Burkina : Les policiers radiés manifestent à nouveau pour leur réintégration

Les 136 anciens policiers radiés en 2012, quelques-uns accompagnés de leurs épouses et leurs enfants, ont encore manifesté ce mercredi à Ouagadougou,  pour réclamer leur réintégration.

Les policiers radiés s’étaient rassemblés sur la place de la Nation pour se diriger vers la direction générale de la police nationale.

Selon leur porte-parole, Mahamadi Tidiga, les autorités ne rendront que justice à ces policiers, en les réintégrant, dans la mesure où ils avaient été «injustement rayés» de la police par des supérieurs dont ils dénonçaient la gestion lors des mutineries en 2011.

Il a fait part, dans la foulée, d’un rapport d’enquête, publié le mois passé, relatif à la gestion des ressources au sein de la police nationale et qui indexe certains supérieurs hiérarchiques des policiers révoqués.

Plus qu’une question de «justice», les manifestants demandent aussi leur réintégration au nom de «l’unité nationale». D’après la porte-parole des familles des policiers révoqués, Danwéré Sou Kam, cette réintégration favoriserait effectivement «la réconciliation et l’unité nationale» puisque les cœurs seront apaisés.

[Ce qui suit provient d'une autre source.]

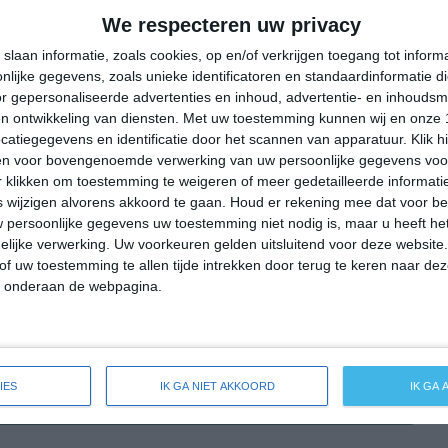
25°
10°
29°
11°
32°
14°
34°
17°
We respecteren uw privacy
29°C
22°C
18°C
17°C
21°C
slaan informatie, zoals cookies, op en/of verkrijgen toegang tot infor
lijke gegevens, zoals unieke identificatoren en standaardinformatie d
r gepersonaliseerde advertenties en inhoud, advertentie- en inhoudsm
n ontwikkeling van diensten.
Met uw toestemming kunnen wij en onze 
20:00
23:00
02:00
05:00
08:00
atiegegevens en identificatie door het scannen van apparatuur. Klik 
en voor bovengenoemde verwerking van uw persoonlijke gegevens voo
 klikken om toestemming te weigeren of meer gedetailleerde informatie
wijzigen alvorens akkoord te gaan.
Houd er rekening mee dat voor b
20:00
23:00
02:00
05:00
08:00
 persoonlijke gegevens uw toestemming niet nodig is, maar u heeft h
lijke verwerking. Uw voorkeuren gelden uitsluitend voor deze website
ZW 2
W 1
ZW 1
ZW 1
W 1
of uw toestemming te allen tijde intrekken door terug te keren naar deze
" onderaan de webpagina.
20:00
23:00
02:00
05:00
08:00
IES
IK GA NIET AKKOORD
IK GA
eide weersverwachting voor Sonneborn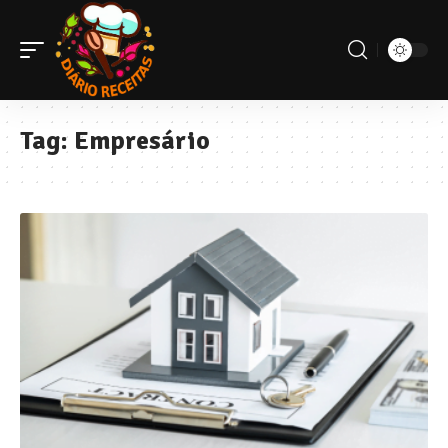
Tag:
Empresário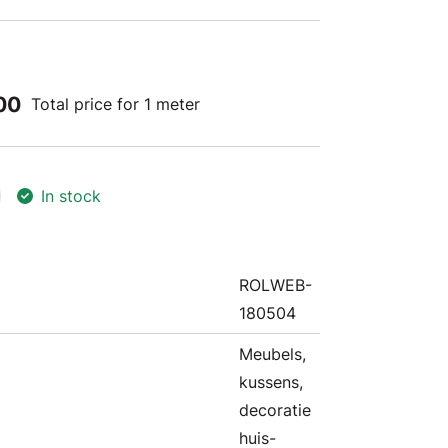
00
Total price for 1 meter
In stock
ROLWEB-
180504
Meubels,
kussens,
decoratie
huis-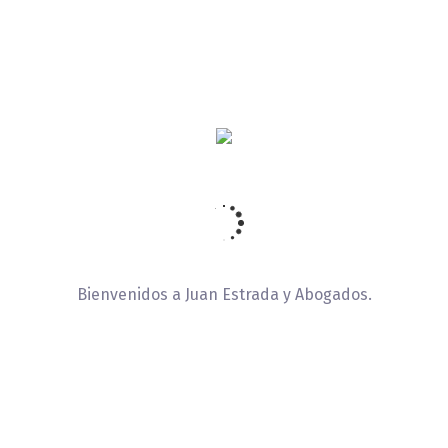
 derechos de las personas,
do un enfoque humanista,
rinda un estado social de
 la calidad de vida de sus
urídicas.
Bienvenidos a Juan Estrada y Abogados.
rvicio, responsabilidad,
 formación de una sociedad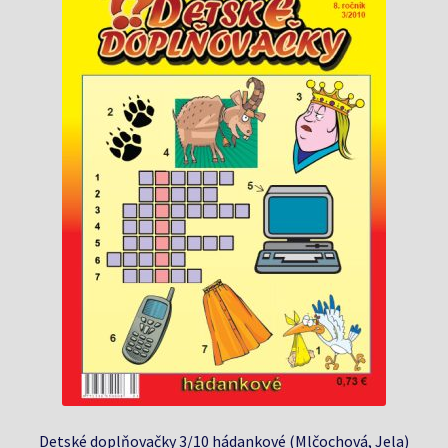
Detské doplňovačky 3/10 hádankové (Mlčochová, Jela)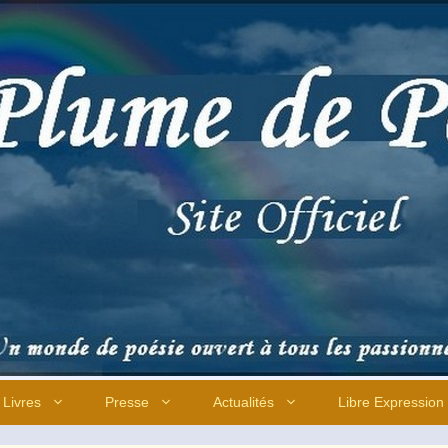
Livres
Presse
Actualités
Libre Expression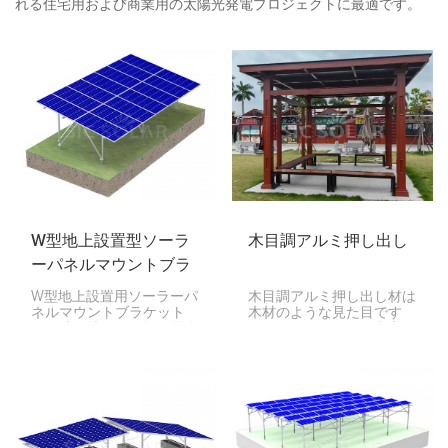
れる住宅用および商業用の太陽光発電プロジェクトに最適です。
W型地上設置型ソーラ
木目調アルミ押し出し
ーパネルマウントブラ
ケット
W型地上設置用ソーラーパ
木目調アルミ押し出し材は
ネルマウントブラケット
木材のような見た目です
は、特に地面が平坦な場合
が、アルミニウムの利点、
や少し傾斜がある場合に、
つまり強度、耐久性、軽量
ソーラーパネルを地面に設
性を備えています。建築、
置するための特別なセット
建設、内装装飾など、多く
アップです。ブラケットが
の用途で使用されていま
Wの形に似ていることから
す。本物の木材とは異な
Wと呼ばれており、強度が
り、長持ちし、メンテナン
高く、長持ちし、組み立て
スの手間がかからない素材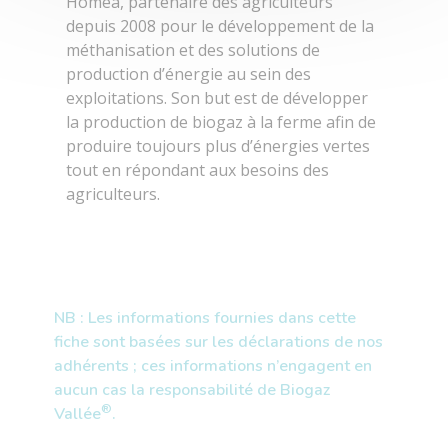
Homea, partenaire des agriculteurs
depuis 2008 pour le développement de la
méthanisation et des solutions de
production d’énergie au sein des
exploitations. Son but est de développer
la production de biogaz à la ferme afin de
produire toujours plus d’énergies vertes
tout en répondant aux besoins des
agriculteurs.
NB : Les informations fournies dans cette
fiche sont basées sur les déclarations de nos
adhérents ; ces informations n’engagent en
aucun cas la responsabilité de Biogaz
®
Vallée
.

«Si nos maris ont été révoqués pour des actes d’indiscipline, quelles sanctions seront réservées à ceux qui ont détourné des milliards de francs CFA ?», a aussi interpellé Sou Kam, soulignant en même temps les difficultés rencontrées désormais par les familles.

Ces policiers avaient été radiés des effectifs de la police nationale, après une série de mutineries tenues pratiquement sur tout le territoire national, durant le printemps 2011. Ils avaient été révoqués, en mars 2012, par la justice pour «faits d’insubordination, de comportement attentatoire à l’honneur et à l’éthique du corps».

Le directeur général de la police Jean Bosco Kienou, a promis ce mercredi aux manifestants que leur message «parviendra là où il doit être transmis».

Il faut souligner que les agents radiés, malgré leur demande publique de pardon, ont des difficultés de postuler aux offres d’emploi du fait de la sanction qui pèse sur eux.